Defendant’s hands were “tucked inside towards the front of his waistband” as he fled from the police, and while he was still on the ground being secured, the gun was found two to three feet away. From this evidence, we find it was reasonable for the jury to believe defendant was armed with the handgun while he was being pursued by the police.
A rational trier of fact could have reasonably concluded, at the time defendant was a convicted felon, he had knowledge of the firearm and exercised immediate and exclusive control over the area where it was found. The jury was entitled to infer defendant was indeed carrying the weapon on his person before he fell.
Thus, we find the evidence was sufficient to support the conclusion defendant had possession of the handgun recovered at the time of his arrest.
What About The Armed Violence Charge?
Defendant also argues he was not in possession of the handgun at the time of his arrest, thus he could not be considered “armed with a dangerous weapon” for the purposes of his armed-violence conviction.
In Smith, the supreme court concluded the defendant did not have the required access to or control over the weapon in question at the time the police entered the residence because the defendant had dropped the gun out of a window.

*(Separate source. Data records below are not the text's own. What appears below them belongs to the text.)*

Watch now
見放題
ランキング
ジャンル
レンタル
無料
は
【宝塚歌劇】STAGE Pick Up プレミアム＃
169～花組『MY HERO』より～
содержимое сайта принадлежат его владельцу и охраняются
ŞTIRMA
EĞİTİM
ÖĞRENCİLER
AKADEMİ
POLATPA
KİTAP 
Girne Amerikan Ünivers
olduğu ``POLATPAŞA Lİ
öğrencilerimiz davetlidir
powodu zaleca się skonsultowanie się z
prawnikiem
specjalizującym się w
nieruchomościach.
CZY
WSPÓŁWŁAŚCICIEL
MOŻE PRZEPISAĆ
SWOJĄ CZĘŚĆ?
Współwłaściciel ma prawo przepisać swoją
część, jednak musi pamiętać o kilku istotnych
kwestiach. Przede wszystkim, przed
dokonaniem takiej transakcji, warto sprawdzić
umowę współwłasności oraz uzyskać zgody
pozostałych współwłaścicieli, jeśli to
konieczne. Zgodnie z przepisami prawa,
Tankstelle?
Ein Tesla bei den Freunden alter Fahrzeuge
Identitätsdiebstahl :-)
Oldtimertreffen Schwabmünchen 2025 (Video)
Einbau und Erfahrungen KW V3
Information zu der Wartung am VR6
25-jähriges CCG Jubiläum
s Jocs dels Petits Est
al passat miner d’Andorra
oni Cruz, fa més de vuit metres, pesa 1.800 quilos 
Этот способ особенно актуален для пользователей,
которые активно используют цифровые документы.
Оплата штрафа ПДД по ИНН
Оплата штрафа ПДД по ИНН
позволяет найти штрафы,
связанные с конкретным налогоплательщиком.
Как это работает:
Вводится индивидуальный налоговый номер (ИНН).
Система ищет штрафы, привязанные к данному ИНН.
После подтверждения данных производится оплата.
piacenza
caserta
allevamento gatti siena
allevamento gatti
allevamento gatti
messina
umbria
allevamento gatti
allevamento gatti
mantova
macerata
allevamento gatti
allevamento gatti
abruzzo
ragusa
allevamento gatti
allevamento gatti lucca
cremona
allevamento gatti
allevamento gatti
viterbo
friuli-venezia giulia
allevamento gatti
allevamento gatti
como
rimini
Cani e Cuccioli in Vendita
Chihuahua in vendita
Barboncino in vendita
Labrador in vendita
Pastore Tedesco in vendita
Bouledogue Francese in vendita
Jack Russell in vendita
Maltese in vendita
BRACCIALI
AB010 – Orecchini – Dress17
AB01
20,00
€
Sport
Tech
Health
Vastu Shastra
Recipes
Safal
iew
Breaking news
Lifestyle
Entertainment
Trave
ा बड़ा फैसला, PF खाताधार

Smith, 191 Ill. 2d at 412. The court found that allowing a conviction for armed violence to stand against this defendant “would not serve, but rather would frustrate, the statute’s purpose of deterring criminals from involving themselves and others in potentially deadly situations.” Smith, 191 Ill. 2d at 413.
Here, a reasonable jury could have found from the evidence defendant possessed the gun in question in that he was likely carrying the gun on his person during the police pursuit and then either dropped it or discarded it when he fell.
Regardless, defendant had “immediate access to or timely control over the weapon” while he committed the felony offense of unlawful possession of a controlled substance.
Viewing the evidence in the light most favorable to the State, we conclude a rational trier of fact could have found beyond a reasonable doubt defendant, a convicted felon, had knowledge of, and had immediate access to, the loaded handgun.
We find the facts of this case further the deterrence purpose of the armed-violence statute in that defendant had immediate access to this weapon and, as the legislature recognized, a felon with immediate access to a weapon was predisposed to use it when confronted with resistance, either from victims, law enforcement representatives, or other criminals.
It was reasonable for the jury to conclude this loaded weapon was immediately accessible to defendant before and during defendant’s arrest so that he was “otherwise armed,” as that term is defined, during the commission of the predicate felony of unlawful possession of a controlled substance.
- People v. Schmalz, 194 Ill.2d 75 (2000) (possession)
- In re K.A., 291 Ill.App.3d 1 (2nd Dist. 1997) (proving possession, Defendant wins this one, SW kid in a raided apartment, didn’t live there, not in plane site, note in there alone)
- People v. Brown, 277 Ill.App.3d 989 (1st Dist. 1996)
- People v. Gore, 115 Ill.App.3d 1054 (3rd Dist. 1983) (defendant wins, he’s a passenger in a car, under his seat but out of reach, everyone denied possession)
- People v. Schmalz, 194 Ill.2d 75 (2000) (“we’re having a party”, possession proved in a house with multiple individuals)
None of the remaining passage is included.